Farah, who was called Hussein Abdi Kahin, was born in Somaliland (which declared its independence in 1991 but is not internationally recognized as a country), and at the age of four he lost his father to the civil war. The mother sent him to neighboring Djibouti, where he had relatives, assuming they would take care of him. One day, a woman he had never met before showed up at her uncle’s house to take him with her to England. “I was a nine-year-old boy – she says – and the idea of ??traveling by plane seemed fascinating to me”.

But things were not as promised. After entering the country with documents in the name of Mohammed Farah, he was taken to a house in the London neighborhood of Hounslow, and the first thing his new family did was to tear up all the papers and addresses he had, and put him to work without pay, cooking, cleaning, feeding and putting the children to sleep.
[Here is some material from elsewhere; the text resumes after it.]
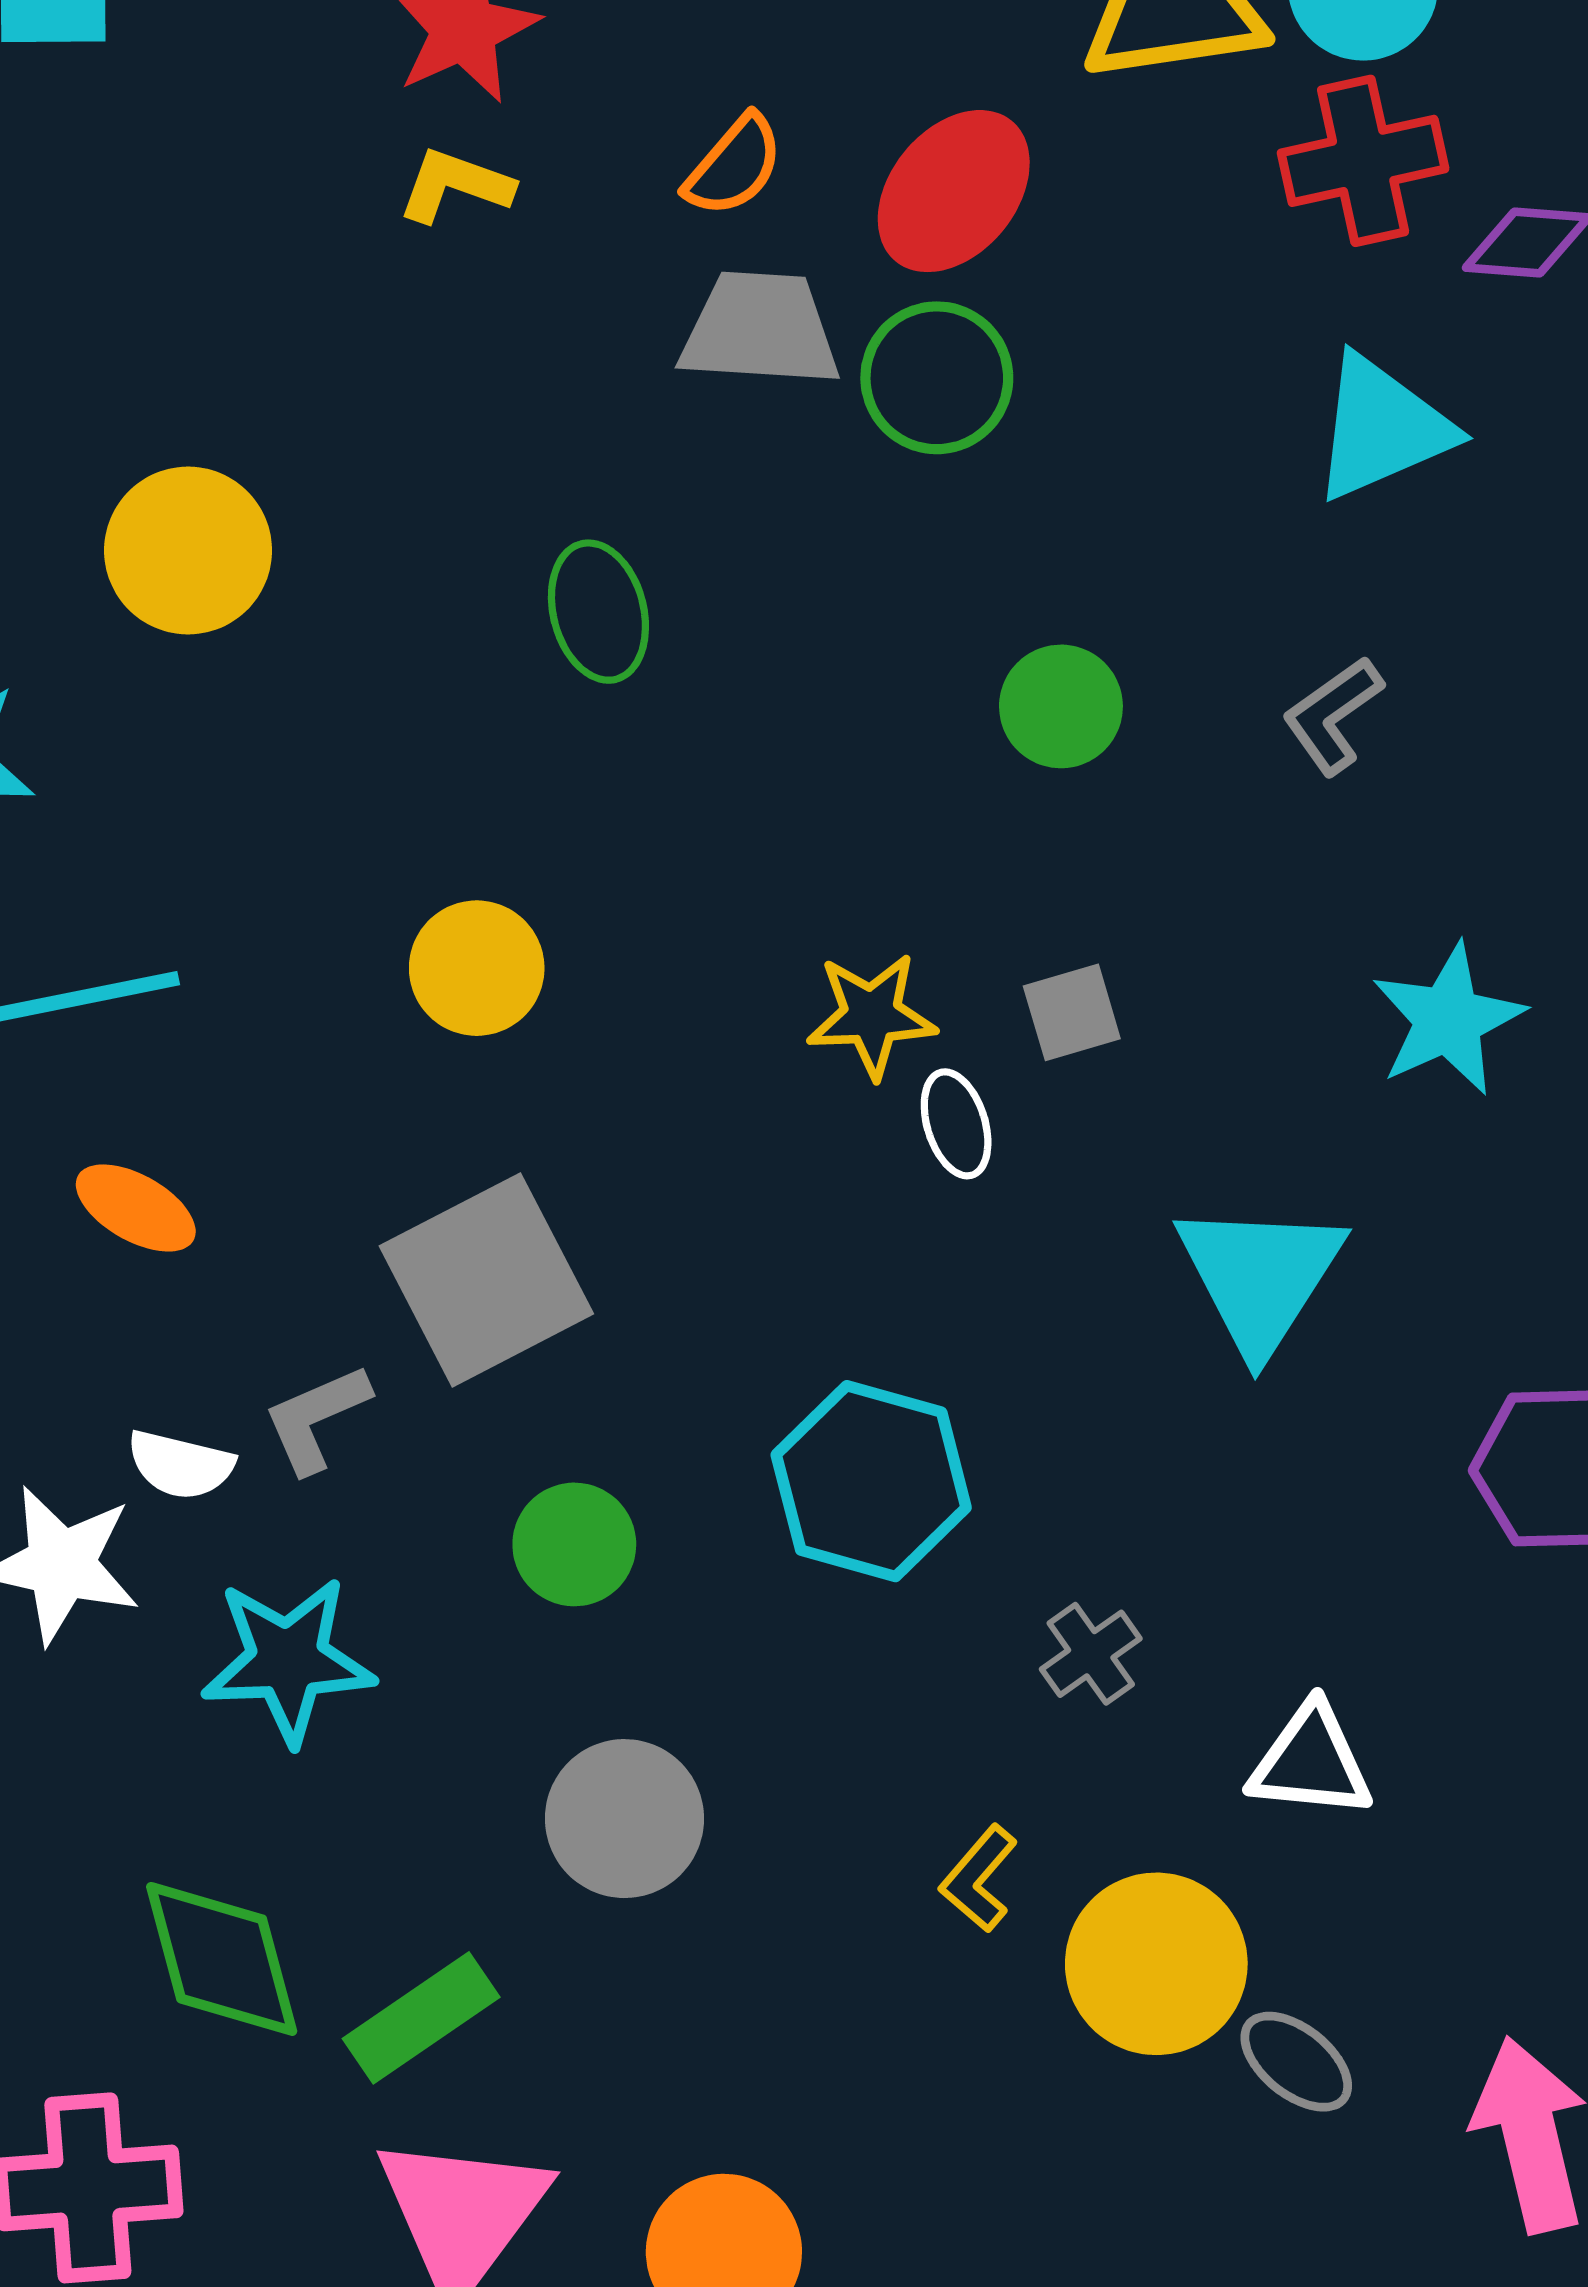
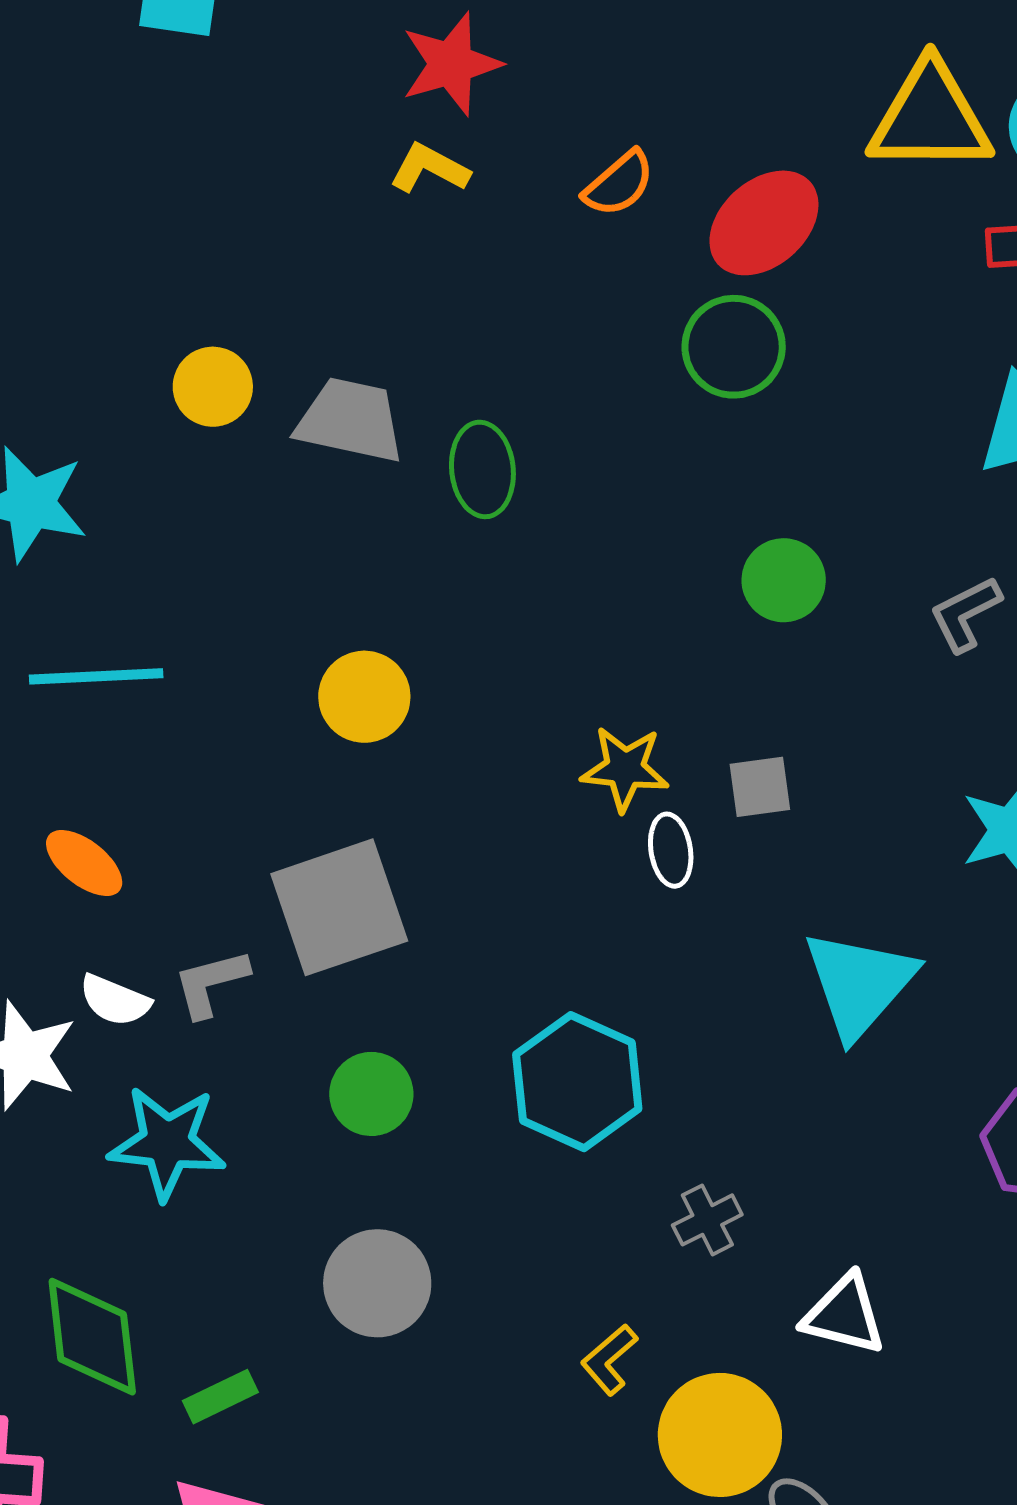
gray trapezoid: (760, 329) -> (350, 420), moved
yellow circle: (188, 550) -> (213, 387), size x0.7
orange ellipse: (136, 1208) -> (84, 863), moved
green rectangle: (421, 2018) -> (220, 1397), size x0.7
For three years he did not go to school and was a virtual prisoner.

When he turned 12, and for fear of what the neighbors would say, his captors sent him to school even though he barely knew English. He found his salvation in athletics and in a teacher he trusted, he told him his story and did the paperwork for him to obtain British nationality as a Somali refugee named Mohammed Farah (the athlete, until now and for fear of reprisals, had always told that he arrived as a child to join his parents, who were already in England). “I am not who you think I am,” he says in the documentary.

Only yesterday, in the heat of the heat wave, several small boats with immigrants reached the Kent coast after crossing the English Channel (there are more than ten thousand so far this year), and millions of Britons – not only Conservatives but also Labor – they put the cry in the sky. “We should do something”.

Farah, married to an Englishwoman and father of four children, is a much-loved character, whose gesture of placing his hands on his shoulders in the shape of an m became a symbol of the 2012 Games. All politicians (including candidates Tory leadership) have sympathized with him as a victim of slavery and child trafficking, and fully understand the reasons why he obtained citizenship under a false name and has kept it a secret all this time. He is a man with a face.

But in the parallel reality, the official policy of the British Home Secretary, Priti Patel, (and the Labor Party is not far behind) is still “to create a climate hostile to immigration”, whether it is the Poles who work of pallets, the Romanians who act as babysitters or the Sudanese, Afghans and Iraqis who cross the canal in small boats, precisely with the argument (also used by Pedro Sánchez) that making things difficult for them is the way to combat the mafias that they explode.

The British Government, like others, does not hesitate to deport those who have spent years and spent their savings fleeing political persecution or misery, who are threatened with death or have been raped (and sometimes, like the Jamaicans, who are taken decades in the country and arrived when they were citizens of the empire and were not asked for a passport). “Their problem – affirms attorney Finney – is that they have no name or face. They are just a number.”